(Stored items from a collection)
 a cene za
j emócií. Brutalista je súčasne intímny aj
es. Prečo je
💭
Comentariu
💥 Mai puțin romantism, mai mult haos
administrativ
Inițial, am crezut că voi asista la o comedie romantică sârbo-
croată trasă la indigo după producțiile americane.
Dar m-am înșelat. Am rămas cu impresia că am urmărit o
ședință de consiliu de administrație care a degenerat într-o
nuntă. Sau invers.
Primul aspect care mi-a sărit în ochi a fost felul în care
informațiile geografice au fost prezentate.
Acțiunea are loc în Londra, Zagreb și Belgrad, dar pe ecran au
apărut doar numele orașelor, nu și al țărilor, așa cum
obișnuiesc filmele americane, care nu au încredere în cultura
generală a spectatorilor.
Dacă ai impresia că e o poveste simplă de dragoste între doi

...

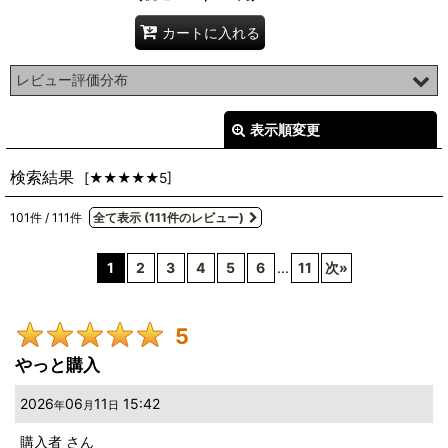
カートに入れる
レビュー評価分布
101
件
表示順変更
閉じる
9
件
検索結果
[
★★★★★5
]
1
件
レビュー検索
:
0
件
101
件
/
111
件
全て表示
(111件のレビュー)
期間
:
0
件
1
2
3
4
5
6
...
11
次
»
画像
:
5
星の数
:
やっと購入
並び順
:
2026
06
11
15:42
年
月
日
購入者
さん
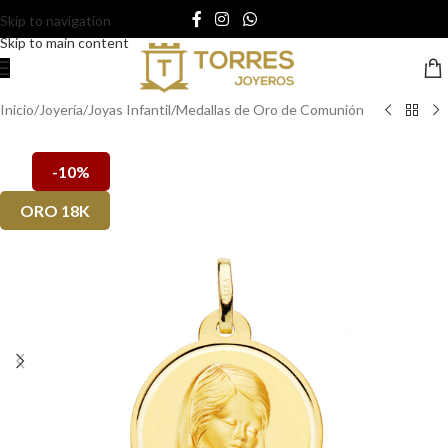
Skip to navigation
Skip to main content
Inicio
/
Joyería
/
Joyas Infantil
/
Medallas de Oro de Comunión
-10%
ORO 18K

**Assignment**
Show all lines in the entries above where the word "Skip" appears.

**Task solution**
Skip to navigation
Skip to main content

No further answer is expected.